Respond with the count alone after checking every line in the material below for "make".

_ _ _

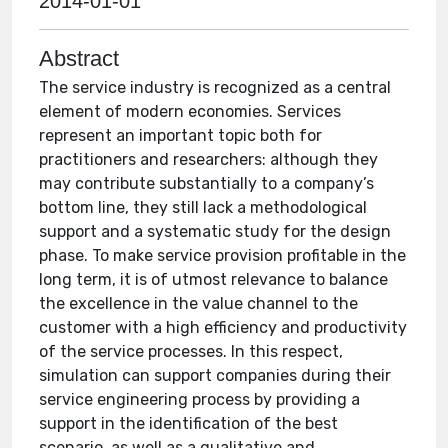
2014-01-01
Abstract
The service industry is recognized as a central
element of modern economies. Services
represent an important topic both for
practitioners and researchers: although they
may contribute substantially to a company’s
bottom line, they still lack a methodological
support and a systematic study for the design
phase. To make service provision profitable in the
long term, it is of utmost relevance to balance
the excellence in the value channel to the
customer with a high efficiency and productivity
of the service processes. In this respect,
simulation can support companies during their
service engineering process by providing a
support in the identification of the best
scenario, as well as a qualitative and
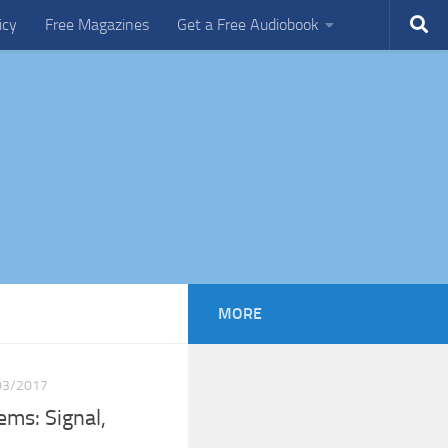
icy
Free Magazines
Get a Free Audiobook
MORE
03/2017
ems: Signal,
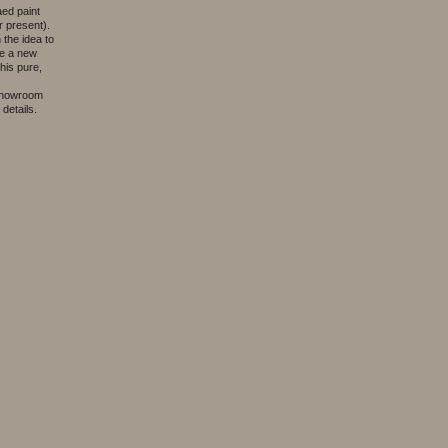
aed paint
 present).
the idea to
ve a new
his pure,
 showroom
details.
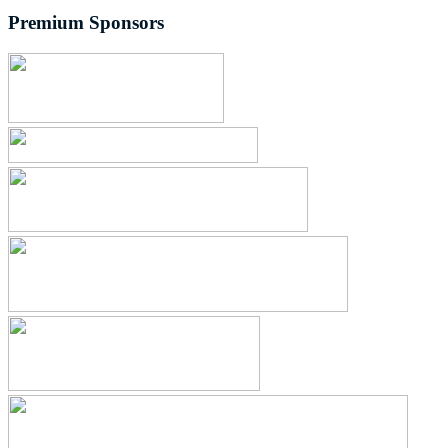
Premium Sponsors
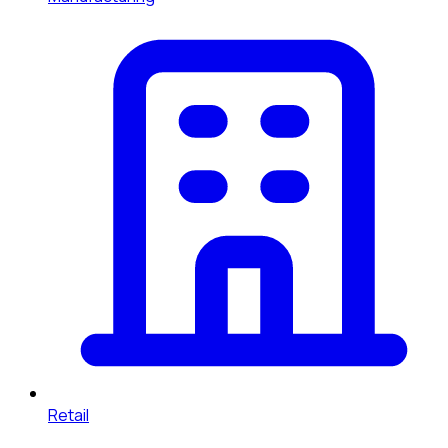
Retail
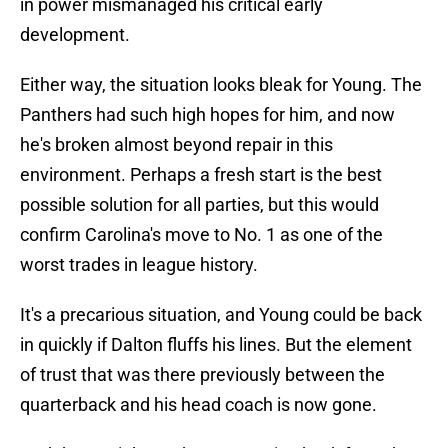
in power mismanaged his critical early
development.
Either way, the situation looks bleak for Young. The
Panthers had such high hopes for him, and now
he's broken almost beyond repair in this
environment. Perhaps a fresh start is the best
possible solution for all parties, but this would
confirm Carolina's move to No. 1 as one of the
worst trades in league history.
It's a precarious situation, and Young could be back
in quickly if Dalton fluffs his lines. But the element
of trust that was there previously between the
quarterback and his head coach is now gone.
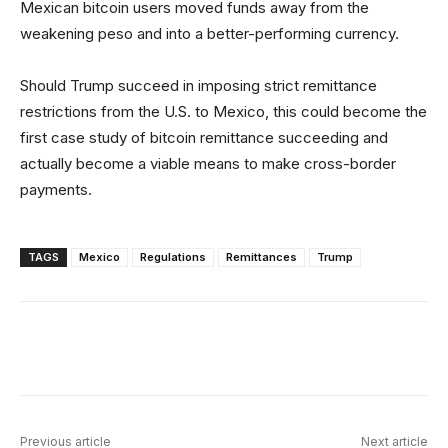
Mexican bitcoin users moved funds away from the
weakening peso and into a better-performing currency.
Should Trump succeed in imposing strict remittance
restrictions from the U.S. to Mexico, this could become the
first case study of bitcoin remittance succeeding and
actually become a viable means to make cross-border
payments.
TAGS
Mexico
Regulations
Remittances
Trump
Facebook
X
Linkedin
ReddIt
Previous article
Next article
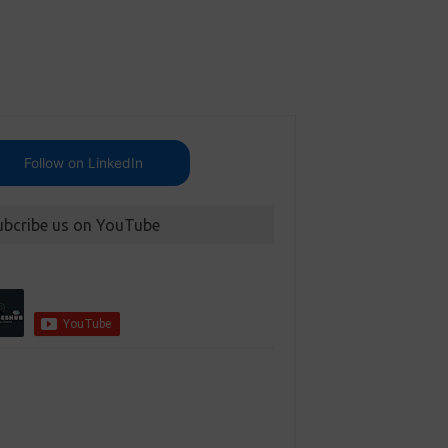
Follow on LinkedIn
ubcribe us on YouTube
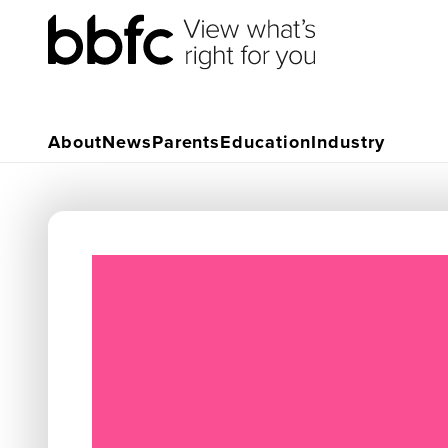
About
News
Parents
Education
Industry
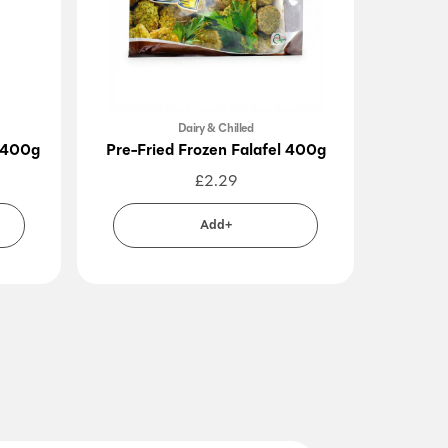
Dairy & Chilled
 400g
Pre-Fried Frozen Falafel 400g
Feteer 
£
2.29
Add+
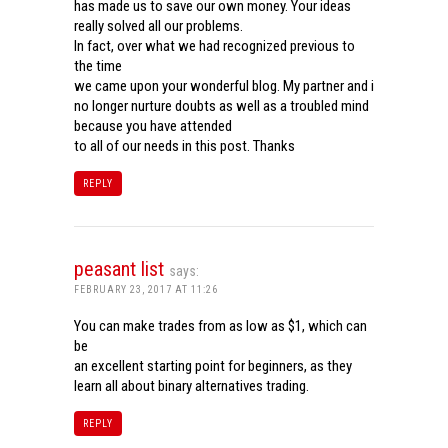
has made us to save our own money. Your ideas
really solved all our problems.
In fact, over what we had recognized previous to
the time
we came upon your wonderful blog. My partner and i
no longer nurture doubts as well as a troubled mind
because you have attended
to all of our needs in this post. Thanks
REPLY
peasant list
says:
FEBRUARY 23, 2017 AT 11:26
You can make trades from as low as $1, which can
be
an excellent starting point for beginners, as they
learn all about binary alternatives trading.
REPLY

_ _ _

## The completed task
3